Work to be completed: Because the copy must hold no pictures, return the data below with all of its words intact.

[Start of section]

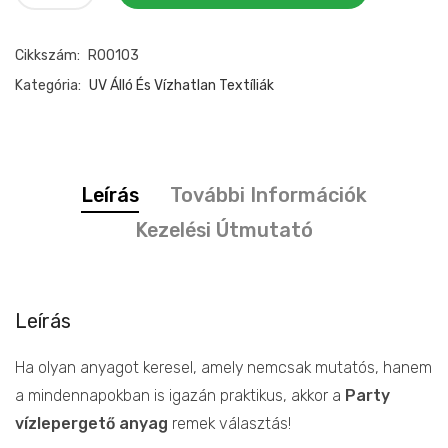
vízlepergetős
anyag
Cikkszám:
R00103
virágok
mennyiség
Kategória:
UV Álló És Vízhatlan Textíliák
Leírás
További Információk
Kezelési Útmutató
Leírás
Ha olyan anyagot keresel, amely nemcsak mutatós, hanem
a mindennapokban is igazán praktikus, akkor a
Party
vízlepergető anyag
remek választás!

[End of section]

Answer for this exercise:
vízlepergetős
anyag
Cikkszám:
R00103
virágok
mennyiség
Kategória:
UV Álló És Vízhatlan Textíliák
Leírás
További Információk
Kezelési Útmutató
Leírás
Ha olyan anyagot keresel, amely nemcsak mutatós, hanem
a mindennapokban is igazán praktikus, akkor a
Party
vízlepergető anyag
remek választás!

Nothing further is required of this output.